The highlight of the day....


----------



## kyleh (Nov 3, 2012)

Nice.... I used to fish the flats by Anklote power plant w/ uncle... You ever fish near there???


----------



## Dillusion (May 21, 2012)

> Nice.... I used to fish the flats by Anklote power plant w/ uncle... You ever fish near there???

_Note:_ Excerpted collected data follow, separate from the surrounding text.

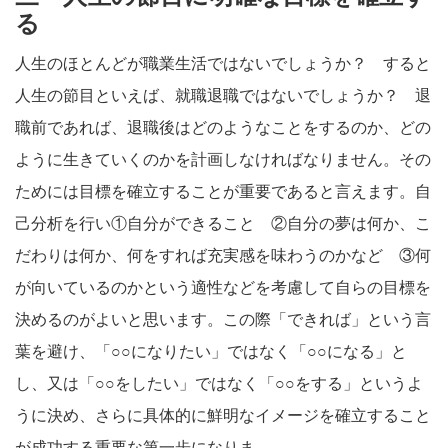
る
人生のほとんどが職業生活ではないでしょうか？ すると
人生の節目といえば、就職退職ではないでしょうか？ 退
職前であれば、退職後はどのようなことをするのか、どの
ように生きていくのかを計画しなければなりません。その
ためには目標を確立することが重要であると言えます。自
己分析を行い①自分ができること ②自分の夢は何か、こ
だわりは何か、何をすれば充実感を味わうのかなど ③何
が向いているのかという適性などを考慮して自らの目標を
決めるのがよいと思います。この際「できれば」という言
葉を避け、「○○になりたい」ではなく「○○になる」と
し、又は「○○をしたい」ではなく「○○をする」というよ
うに決め、さらに具体的に鮮明なイメージを確立すること
が成功する重要な第一歩になりま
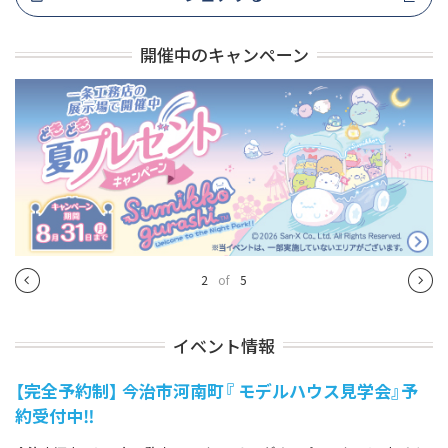
開催中のキャンペーン
2
of
5
イベント情報
【完全予約制】 今治市河南町『 モデルハウス見学会』予
約受付中‼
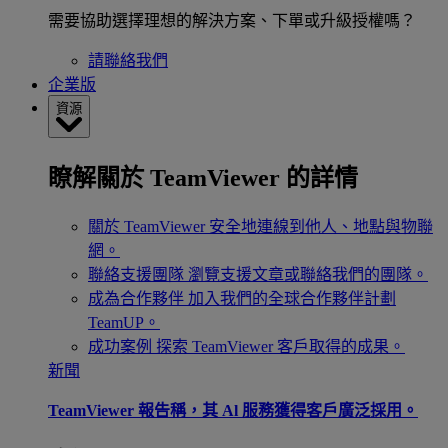
需要協助選擇理想的解決方案、下單或升級授權嗎？
請聯絡我們
企業版
資源
瞭解關於 TeamViewer 的詳情
關於 TeamViewer
安全地連線到他人、地點與物聯
網。
聯絡支援團隊
瀏覽支援文章或聯絡我們的團隊。
成為合作夥伴
加入我們的全球合作夥伴計劃
TeamUP。
成功案例
探索 TeamViewer 客戶取得的成果。
新聞
TeamViewer 報告稱，其 Al 服務獲得客戶廣泛採用。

I was just there this weekend. PP was off and fishing was horrible


----------



## Shadowcast (Feb 26, 2008)

> Nice.... I used to fish the flats by Anklote power plant w/ uncle... You ever fish near there???


No. I am further south.


----------



## skinny_water (Jun 11, 2008)

So the fish you caught were in the holes or rooting through the grass?

Better pic of the fly?


----------



## Dillusion (May 21, 2012)

> So the fish you caught were in the holes or rooting through the grass?
> 
> Better pic of the fly?


Or a pic of the fly pre-soaking would be great too


----------



## Shadowcast (Feb 26, 2008)

> So the fish you caught were in the holes or rooting through the grass?
> 
> Better pic of the fly?


In the holes.  They could not find the fly in the skinny grass. Dont have another pic of the fly....very similar to the Corona Toad....just doesn't have the Toad shaped body....and the body is EP fur I believe.  Some guy in PA tied it.


----------



## skinny_water (Jun 11, 2008)

Looks like an EP Mantis Shrimp here

http://www.andythornal.com/collections/enrico-puglisi/products/ep-mantis-shrimp-olive

With a craft fur tail.


----------